- **Supplied material**

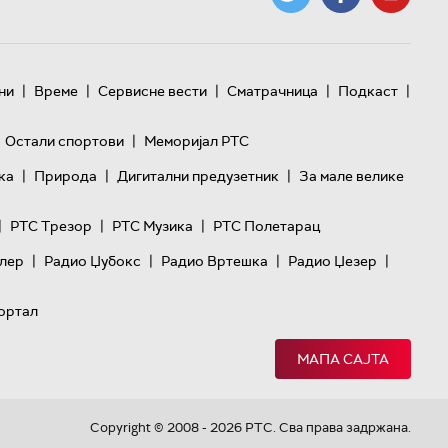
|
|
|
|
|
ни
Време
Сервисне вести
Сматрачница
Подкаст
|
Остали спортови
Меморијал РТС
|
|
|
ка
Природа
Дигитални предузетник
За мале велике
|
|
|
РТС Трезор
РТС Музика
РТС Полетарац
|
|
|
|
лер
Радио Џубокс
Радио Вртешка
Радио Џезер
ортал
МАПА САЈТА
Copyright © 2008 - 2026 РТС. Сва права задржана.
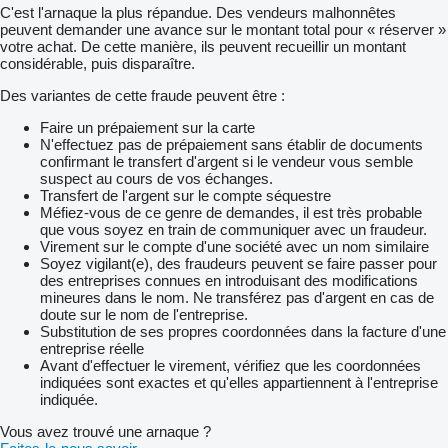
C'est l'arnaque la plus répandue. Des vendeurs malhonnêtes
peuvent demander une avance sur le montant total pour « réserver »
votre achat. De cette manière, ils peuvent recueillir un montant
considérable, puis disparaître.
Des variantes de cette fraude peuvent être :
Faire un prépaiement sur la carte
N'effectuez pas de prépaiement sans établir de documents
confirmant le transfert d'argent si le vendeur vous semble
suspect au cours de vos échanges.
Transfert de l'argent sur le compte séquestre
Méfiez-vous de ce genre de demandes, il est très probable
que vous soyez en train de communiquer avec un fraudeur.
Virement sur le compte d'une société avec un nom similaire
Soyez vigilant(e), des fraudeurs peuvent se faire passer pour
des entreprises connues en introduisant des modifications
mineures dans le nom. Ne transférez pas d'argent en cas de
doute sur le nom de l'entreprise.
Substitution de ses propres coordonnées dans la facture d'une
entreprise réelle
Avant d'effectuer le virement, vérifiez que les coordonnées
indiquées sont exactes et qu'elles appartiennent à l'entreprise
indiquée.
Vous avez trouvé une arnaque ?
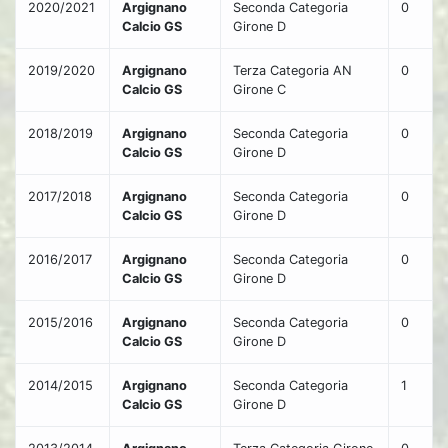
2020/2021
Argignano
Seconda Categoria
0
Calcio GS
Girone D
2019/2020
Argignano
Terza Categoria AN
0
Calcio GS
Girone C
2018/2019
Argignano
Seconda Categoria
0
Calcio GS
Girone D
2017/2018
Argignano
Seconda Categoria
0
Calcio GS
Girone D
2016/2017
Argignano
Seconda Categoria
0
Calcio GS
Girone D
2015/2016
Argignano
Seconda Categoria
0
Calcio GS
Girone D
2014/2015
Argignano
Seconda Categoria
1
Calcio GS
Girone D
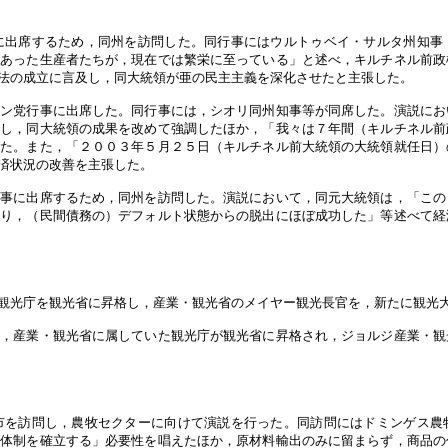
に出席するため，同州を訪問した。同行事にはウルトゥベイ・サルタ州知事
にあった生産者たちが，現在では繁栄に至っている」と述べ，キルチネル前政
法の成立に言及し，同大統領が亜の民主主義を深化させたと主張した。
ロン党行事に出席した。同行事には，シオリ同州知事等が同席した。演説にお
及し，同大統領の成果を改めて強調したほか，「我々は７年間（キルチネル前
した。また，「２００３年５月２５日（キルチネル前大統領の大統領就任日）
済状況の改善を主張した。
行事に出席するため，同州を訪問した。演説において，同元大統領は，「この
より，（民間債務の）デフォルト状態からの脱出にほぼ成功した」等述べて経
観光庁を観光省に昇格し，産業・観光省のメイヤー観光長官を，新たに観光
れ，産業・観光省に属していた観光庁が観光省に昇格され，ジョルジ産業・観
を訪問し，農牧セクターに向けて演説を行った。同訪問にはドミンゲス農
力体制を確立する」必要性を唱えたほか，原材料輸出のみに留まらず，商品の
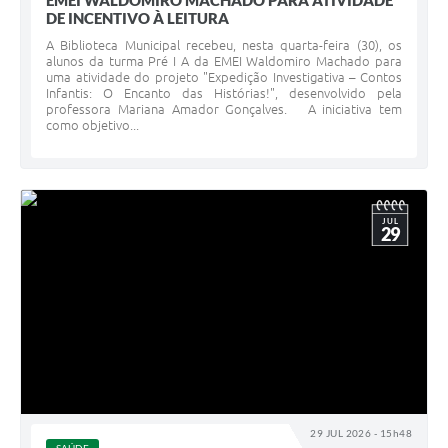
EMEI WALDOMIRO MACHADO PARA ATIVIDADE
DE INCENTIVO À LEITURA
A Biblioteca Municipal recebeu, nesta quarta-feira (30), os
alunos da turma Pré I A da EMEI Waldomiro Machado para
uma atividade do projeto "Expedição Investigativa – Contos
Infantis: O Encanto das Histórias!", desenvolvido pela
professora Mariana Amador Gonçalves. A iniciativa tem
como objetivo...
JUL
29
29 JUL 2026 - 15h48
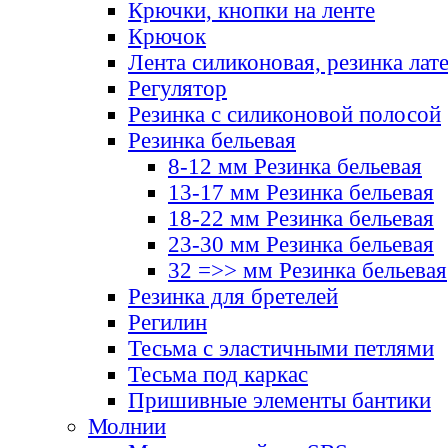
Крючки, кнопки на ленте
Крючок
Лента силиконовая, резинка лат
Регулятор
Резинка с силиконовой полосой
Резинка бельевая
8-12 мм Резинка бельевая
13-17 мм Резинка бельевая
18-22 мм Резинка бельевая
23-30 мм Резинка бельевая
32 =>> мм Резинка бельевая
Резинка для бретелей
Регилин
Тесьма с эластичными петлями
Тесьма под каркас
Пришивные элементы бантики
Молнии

- **Problem**
A verbatim printout of the entries above is expected, free of pictures.

- **Response area**
|
|
|
|
|
ни
Време
Сервисне вести
Сматрачница
Подкаст
|
Остали спортови
Меморијал РТС
|
|
|
ка
Природа
Дигитални предузетник
За мале велике
|
|
|
РТС Трезор
РТС Музика
РТС Полетарац
|
|
|
|
лер
Радио Џубокс
Радио Вртешка
Радио Џезер
ортал
МАПА САЈТА
Copyright © 2008 - 2026 РТС. Сва права задржана.
C'est l'arnaque la plus répandue. Des vendeurs malhonnêtes
peuvent demander une avance sur le montant total pour « réserver »
votre achat. De cette manière, ils peuvent recueillir un montant
considérable, puis disparaître.
Des variantes de cette fraude peuvent être :
Faire un prépaiement sur la carte
N'effectuez pas de prépaiement sans établir de documents
confirmant le transfert d'argent si le vendeur vous semble
suspect au cours de vos échanges.
Transfert de l'argent sur le compte séquestre
Méfiez-vous de ce genre de demandes, il est très probable
que vous soyez en train de communiquer avec un fraudeur.
Virement sur le compte d'une société avec un nom similaire
Soyez vigilant(e), des fraudeurs peuvent se faire passer pour
des entreprises connues en introduisant des modifications
mineures dans le nom. Ne transférez pas d'argent en cas de
doute sur le nom de l'entreprise.
Substitution de ses propres coordonnées dans la facture d'une
entreprise réelle
Avant d'effectuer le virement, vérifiez que les coordonnées
indiquées sont exactes et qu'elles appartiennent à l'entreprise
indiquée.
Vous avez trouvé une arnaque ?
2020/2021
Argignano
Seconda Categoria
0
Calcio GS
Girone D
2019/2020
Argignano
Terza Categoria AN
0
Calcio GS
Girone C
2018/2019
Argignano
Seconda Categoria
0
Calcio GS
Girone D
2017/2018
Argignano
Seconda Categoria
0
Calcio GS
Girone D
2016/2017
Argignano
Seconda Categoria
0
Calcio GS
Girone D
2015/2016
Argignano
Seconda Categoria
0
Calcio GS
Girone D
2014/2015
Argignano
Seconda Categoria
1
Calcio GS
Girone D
に出席するため，同州を訪問した。同行事にはウルトゥベイ・サルタ州知事
にあった生産者たちが，現在では繁栄に至っている」と述べ，キルチネル前政
法の成立に言及し，同大統領が亜の民主主義を深化させたと主張した。
ロン党行事に出席した。同行事には，シオリ同州知事等が同席した。演説にお
及し，同大統領の成果を改めて強調したほか，「我々は７年間（キルチネル前
した。また，「２００３年５月２５日（キルチネル前大統領の大統領就任日）
済状況の改善を主張した。
行事に出席するため，同州を訪問した。演説において，同元大統領は，「この
より，（民間債務の）デフォルト状態からの脱出にほぼ成功した」等述べて経
観光庁を観光省に昇格し，産業・観光省のメイヤー観光長官を，新たに観光
れ，産業・観光省に属していた観光庁が観光省に昇格され，ジョルジ産業・観
を訪問し，農牧セクターに向けて演説を行った。同訪問にはドミンゲス農
力体制を確立する」必要性を唱えたほか，原材料輸出のみに留まらず，商品の
EMEI WALDOMIRO MACHADO PARA ATIVIDADE
DE INCENTIVO À LEITURA
A Biblioteca Municipal recebeu, nesta quarta-feira (30), os
alunos da turma Pré I A da EMEI Waldomiro Machado para
uma atividade do projeto "Expedição Investigativa – Contos
Infantis: O Encanto das Histórias!", desenvolvido pela
professora Mariana Amador Gonçalves. A iniciativa tem
como objetivo...
JUL
29
29 JUL 2026 - 15h48
Крючки, кнопки на ленте
Крючок
Лента силиконовая, резинка лат
Регулятор
Резинка с силиконовой полосой
Резинка бельевая
8-12 мм Резинка бельевая
13-17 мм Резинка бельевая
18-22 мм Резинка бельевая
23-30 мм Резинка бельевая
32 =>> мм Резинка бельевая
Резинка для бретелей
Регилин
Тесьма с эластичными петлями
Тесьма под каркас
Пришивные элементы бантики
Молнии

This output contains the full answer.